Andy Croft reminds us of the radicalism of the early Dadaist movement.
A hundred years after the Cabaret Voltaire first opened its doors in Zurich, it is hard to remember just how shocking, how provocative and how radical the early Dadaist movement once was. Their extraordinary innovations in performance and technique are now commonplace and barely noticed gestures in the worlds of advertising and corporate culture. One of the most important art movements of the twentieth-century is routinely gutted of its radicalism and reduced to the status of an ‘inheritance track’ for Malcolm McLaren, Vic Reeves and Lady Gaga.
In their centenary year it is especially important to remind ourselves how the Dadaists emerged out of intellectual opposition to the Great War, and how far and how quickly the movement spread across Europe in its aftermath. One of the Dada manifestos was written by the French writer Louis Aragon:
No more painters, no more writers, no more musicians, no more sculptors, no more religions, no more republicans, no more royalists, no more imperialists, no more anarchists, no more socialists, no more Bolsheviks, no more politicians, no more proletarians, no more democrats, no more armies, no more police, no more nations, no more of these idiocies, no more, no more, NOTHING, NOTHING, NOTHING…
Like many of the original Dadaists (including Tristan Tzara, Paul Éluard and Andre Breton), Aragon was later a member of the French Communist Party and active in the French Resistance during the Second World War. But in the early 1920s, it seemed to Aragon and to other radical writers and artists that Nihilism was the only rational and revolutionary response to the industrialised slaughter of the Great War.
The Flemish writer Paul van Ostaijen (1896-1928) first met Dadaism in Berlin in 1919, where he witnessed the suppression of the Spartacist uprising. Although Van Ostaijen is too little known in the UK, he was one of the most original and influential Belgian writers of the twentieth century. An avant-garde poet, satirist and revolutionary critic, he opened up Flemish poetry to modern city life, introduced Expressionism into Belgium, and was the first writer to translate Kafka from German.
Van Ostaijen’s most important work was the epic poem Occupied City/Bezette Stad, now published for the first time in English, in a translation by David Colmer (Smokestack Books, £12):
Nihil in every direction / Nihil in every family / Nihil in every language and every dialect / NIHIL in every symbol / rotating nihil / nihil in saltire… rotating nihil / square nihil / triangular nihil / pyramidal NIHIL…

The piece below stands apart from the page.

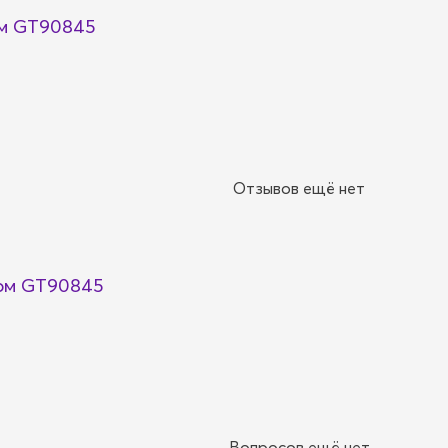
рм GT90845
Отзывов ещё нет
рм GT90845
Вопросов ещё нет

When Occupied City was first published in 1921 it was advertised as ‘a book devoid of Biblical beauty / a book for royalists and republicans / for doctors and illiterates / a book that lists every important song of the last ten years / in short: as indispensable as a cookbook / “What every girl should know.”’
It is impossible to do justice to this extraordinary work simply by quoting from it, since the book was designed and illustrated by the Flemish artist Oscar Jespers as a work of ‘rhythmical typography’, a huge, crazy, irreverent poem for a noisy chorus of many voices in as many different languages, a riot of type-faces all exploding in every direction across the pages. Above is an example, an image of Dead Sunday, one of the poems in the collection. And here is an ‘extract’ from the poem about the German occupation of Antwerp during the First World War, which van Ostaijen experienced at first-hand:
plane machine-guns / rattle / sifting the routed army / criss cross flight / Rout spouting pus on occupied city / millions of seconds of war fermenting / officers’ whips cracking weaker / words growing waxing RAGING / murmuring / liPs SeiZing WoRDs / while restless / tick-tock machine-guns BROKEN Cadence / in der Heimat in der Heimat / villages / staggering / sinking… fermenting growing fermenting / GUSHING words / muffling the last weak sound of shells / words CRaSHing to PieceS on RoCKs / spurt ditch blood / WO R D / state street city soldiers.
But Occupied City is more than a typographic novelty or a museum-piece. It is a sustained attack on monarchism, militarism and patriotism and a declaration of war on post-1918 Europe (Karl Liebknecht makes a brief appearance in the poem):
national anthems / national heroes / national colours / everything national / hip hip hoorah for the royal vulva / Vive la nation / ecstasy gentlemen / don’t forget ecstasy / cadavers rotting sewers / Tous les soirs grande manifestation patriotique / hopeless skelter the soldiers are dead / patriotic films / patriotic beer / patriotic lamb / LONG LIVE THE HEROES / everything is meaningless / now / crap / LONG LIVE THOSE WHO DIED LIKE DOGS.